Let \(P\) be a monic polynomial of degree \(n\geq 2\), with integral coefficients, which is irreducible over the rationals. Consider the number, say \(N_r\), of integral \(n\times n\) matrices of (Euclidean) norm at most \(r\), with \(P\) as their characteristic polynomial. It was proved in a paper of \textit{A. Eskin}, \textit{S. Mozes} and the present author [Ann. Math. (2) 143, 253-299 (1996; Zbl 0852.11054)] that, as \(r\to\infty\), \(N_r/r^{n(n- 1)/2}\) converges to a positive constant; we denote the constant by \(c_p\).
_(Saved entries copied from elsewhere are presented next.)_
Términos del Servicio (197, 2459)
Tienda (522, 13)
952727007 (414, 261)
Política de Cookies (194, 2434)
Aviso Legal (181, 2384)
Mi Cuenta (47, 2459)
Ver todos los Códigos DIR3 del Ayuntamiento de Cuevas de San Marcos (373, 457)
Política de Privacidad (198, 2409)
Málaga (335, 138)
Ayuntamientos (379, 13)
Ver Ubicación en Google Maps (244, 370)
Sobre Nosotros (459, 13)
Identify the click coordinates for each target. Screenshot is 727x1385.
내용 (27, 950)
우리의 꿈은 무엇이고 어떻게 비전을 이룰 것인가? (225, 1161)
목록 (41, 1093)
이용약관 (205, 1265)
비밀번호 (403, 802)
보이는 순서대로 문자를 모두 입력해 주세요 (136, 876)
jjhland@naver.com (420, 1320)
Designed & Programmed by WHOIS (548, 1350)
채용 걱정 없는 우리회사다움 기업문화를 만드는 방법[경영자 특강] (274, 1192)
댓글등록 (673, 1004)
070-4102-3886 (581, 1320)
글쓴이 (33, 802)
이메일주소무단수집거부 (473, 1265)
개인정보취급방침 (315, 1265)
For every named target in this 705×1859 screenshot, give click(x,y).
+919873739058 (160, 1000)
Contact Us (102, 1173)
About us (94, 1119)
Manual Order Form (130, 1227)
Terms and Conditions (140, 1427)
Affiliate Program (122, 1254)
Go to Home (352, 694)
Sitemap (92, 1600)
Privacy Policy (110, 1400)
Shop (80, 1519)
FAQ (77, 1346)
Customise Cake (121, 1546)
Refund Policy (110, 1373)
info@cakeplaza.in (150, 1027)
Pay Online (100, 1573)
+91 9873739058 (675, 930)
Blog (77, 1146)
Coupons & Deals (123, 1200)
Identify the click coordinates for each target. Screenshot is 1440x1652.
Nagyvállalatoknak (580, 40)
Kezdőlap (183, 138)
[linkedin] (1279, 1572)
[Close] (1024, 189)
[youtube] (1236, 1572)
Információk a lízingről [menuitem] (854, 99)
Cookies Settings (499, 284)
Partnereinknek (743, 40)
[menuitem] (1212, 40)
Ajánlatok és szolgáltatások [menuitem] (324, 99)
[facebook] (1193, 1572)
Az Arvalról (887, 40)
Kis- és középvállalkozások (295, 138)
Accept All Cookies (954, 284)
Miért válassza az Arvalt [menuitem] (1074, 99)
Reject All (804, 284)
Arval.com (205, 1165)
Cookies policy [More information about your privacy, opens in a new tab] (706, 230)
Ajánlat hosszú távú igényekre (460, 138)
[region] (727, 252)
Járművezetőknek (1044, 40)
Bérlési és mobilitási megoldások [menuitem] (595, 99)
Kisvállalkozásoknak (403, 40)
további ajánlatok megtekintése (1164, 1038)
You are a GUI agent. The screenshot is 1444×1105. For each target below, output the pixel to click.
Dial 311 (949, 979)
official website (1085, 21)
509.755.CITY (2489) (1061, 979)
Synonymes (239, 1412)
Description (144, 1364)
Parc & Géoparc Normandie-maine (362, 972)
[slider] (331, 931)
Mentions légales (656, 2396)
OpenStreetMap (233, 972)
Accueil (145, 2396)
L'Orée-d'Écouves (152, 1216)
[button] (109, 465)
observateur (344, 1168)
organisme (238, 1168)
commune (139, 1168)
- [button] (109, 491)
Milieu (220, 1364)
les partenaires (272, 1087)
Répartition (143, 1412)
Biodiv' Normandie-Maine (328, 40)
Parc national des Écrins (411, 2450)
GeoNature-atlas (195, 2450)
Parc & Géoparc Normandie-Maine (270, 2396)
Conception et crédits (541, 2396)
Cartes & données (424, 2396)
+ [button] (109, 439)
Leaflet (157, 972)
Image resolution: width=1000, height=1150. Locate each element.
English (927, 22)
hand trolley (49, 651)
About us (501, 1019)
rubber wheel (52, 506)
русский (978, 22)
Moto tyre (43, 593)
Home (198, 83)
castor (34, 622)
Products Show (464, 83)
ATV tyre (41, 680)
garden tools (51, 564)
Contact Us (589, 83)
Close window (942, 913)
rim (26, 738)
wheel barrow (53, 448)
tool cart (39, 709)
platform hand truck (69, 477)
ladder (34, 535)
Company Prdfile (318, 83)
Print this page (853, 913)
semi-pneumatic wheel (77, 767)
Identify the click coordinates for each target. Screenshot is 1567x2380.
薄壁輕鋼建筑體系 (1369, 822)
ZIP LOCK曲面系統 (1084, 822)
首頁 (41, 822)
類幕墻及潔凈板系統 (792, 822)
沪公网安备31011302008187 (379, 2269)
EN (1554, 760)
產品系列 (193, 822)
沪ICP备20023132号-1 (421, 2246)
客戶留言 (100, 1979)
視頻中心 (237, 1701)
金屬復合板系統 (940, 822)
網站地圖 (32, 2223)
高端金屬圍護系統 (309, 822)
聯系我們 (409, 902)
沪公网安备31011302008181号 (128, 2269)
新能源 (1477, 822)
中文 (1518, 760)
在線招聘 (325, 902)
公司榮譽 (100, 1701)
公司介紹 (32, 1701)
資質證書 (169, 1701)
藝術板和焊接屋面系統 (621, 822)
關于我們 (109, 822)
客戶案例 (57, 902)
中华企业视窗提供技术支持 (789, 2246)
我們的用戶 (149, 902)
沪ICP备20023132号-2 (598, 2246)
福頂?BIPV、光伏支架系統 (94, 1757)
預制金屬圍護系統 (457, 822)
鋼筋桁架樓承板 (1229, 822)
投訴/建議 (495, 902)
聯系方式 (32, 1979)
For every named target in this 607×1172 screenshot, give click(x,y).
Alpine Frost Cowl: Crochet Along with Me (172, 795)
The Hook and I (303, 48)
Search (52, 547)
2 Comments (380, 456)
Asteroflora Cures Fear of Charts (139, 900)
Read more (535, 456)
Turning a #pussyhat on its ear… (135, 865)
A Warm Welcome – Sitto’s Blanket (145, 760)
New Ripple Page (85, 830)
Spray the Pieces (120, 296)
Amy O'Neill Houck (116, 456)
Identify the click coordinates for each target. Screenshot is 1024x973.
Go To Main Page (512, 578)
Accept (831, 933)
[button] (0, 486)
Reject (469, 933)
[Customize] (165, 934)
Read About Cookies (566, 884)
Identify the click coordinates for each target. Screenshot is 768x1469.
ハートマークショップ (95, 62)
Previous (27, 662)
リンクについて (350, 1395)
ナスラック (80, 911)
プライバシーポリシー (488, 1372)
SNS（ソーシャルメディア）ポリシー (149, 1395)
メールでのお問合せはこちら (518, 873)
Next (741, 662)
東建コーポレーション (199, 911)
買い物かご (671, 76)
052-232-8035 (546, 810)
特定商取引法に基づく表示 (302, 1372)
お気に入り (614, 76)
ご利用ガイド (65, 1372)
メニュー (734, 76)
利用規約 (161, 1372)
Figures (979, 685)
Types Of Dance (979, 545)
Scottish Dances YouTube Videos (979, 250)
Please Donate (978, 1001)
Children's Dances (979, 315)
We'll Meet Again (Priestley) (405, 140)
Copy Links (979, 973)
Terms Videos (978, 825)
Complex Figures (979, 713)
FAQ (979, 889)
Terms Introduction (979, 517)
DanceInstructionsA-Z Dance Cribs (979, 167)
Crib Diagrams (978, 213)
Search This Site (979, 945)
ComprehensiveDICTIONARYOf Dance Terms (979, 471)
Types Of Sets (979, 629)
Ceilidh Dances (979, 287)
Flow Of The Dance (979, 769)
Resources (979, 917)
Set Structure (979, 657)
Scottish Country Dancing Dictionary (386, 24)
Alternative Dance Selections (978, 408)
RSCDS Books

In the present paper, the author gives a simpler and somewhat more direct proof of this assertion. The argument follows a different route from a certain point onward, using the author's earlier results on the distribution of polynomial-like trajectories on homogeneous spaces [Duke Math. J. 75, 711-732 (1994; Zbl 0818.22005)].NEWLINENEWLINENEWLINEThe author also gives an explicit formula for the constant \(c_P\) in terms of some well-known number-theoretic quantities associated with the polynomial \(P\) (too elaborate to be reproduced here), generalizing a formula obtained in the above mentioned paper of Eskin et al. under certain additional conditions on \(P\).